== Extracted records

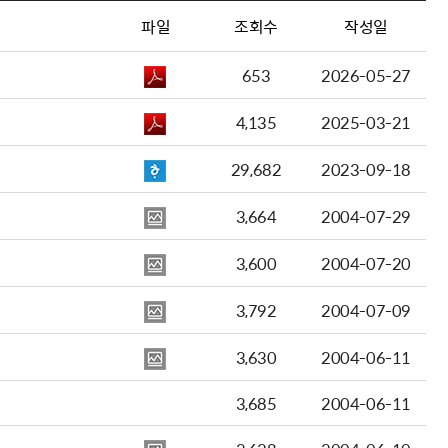
파일
조회수
작성일
653
2026-05-27
4,135
2025-03-21
29,682
2023-09-18
3,664
2004-07-29
3,600
2004-07-20
3,792
2004-07-09
3,630
2004-06-11
3,685
2004-06-11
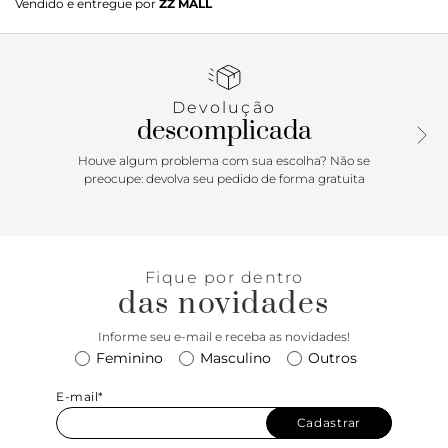
Vendido e entregue por
ZZ MALL
baixo bloco e formato arredondado na ponta, além de sola
emborrachada, tratorada e bipartida preta. Fechado, traz
sobreposição no cabedal e aplicação de tira transpassada
por ilhoses no contorno superior. Possui fecho por
amarração em tira de couro na parte frontal. Com costura
Devolução
em pesponto e relevo no contorno da biqueira.
descomplicada
Houve algum problema com sua escolha? Não se
preocupe: devolva seu pedido de forma gratuita
Fique por dentro
das novidades
Informe seu e-mail e receba as novidades!
Feminino
Masculino
Outros
E-mail*
Cadastrar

====

**Description of the task**. An exact copy of every entry, minus the pictures, is what you should return.

**Your response**.
파일
조회수
작성일
653
2026-05-27
4,135
2025-03-21
29,682
2023-09-18
3,664
2004-07-29
3,600
2004-07-20
3,792
2004-07-09
3,630
2004-06-11
3,685
2004-06-11
Vendido e entregue por
ZZ MALL
baixo bloco e formato arredondado na ponta, além de sola
emborrachada, tratorada e bipartida preta. Fechado, traz
sobreposição no cabedal e aplicação de tira transpassada
por ilhoses no contorno superior. Possui fecho por
amarração em tira de couro na parte frontal. Com costura
Devolução
em pesponto e relevo no contorno da biqueira.
descomplicada
Houve algum problema com sua escolha? Não se
preocupe: devolva seu pedido de forma gratuita
Fique por dentro
das novidades
Informe seu e-mail e receba as novidades!
Feminino
Masculino
Outros
E-mail*
Cadastrar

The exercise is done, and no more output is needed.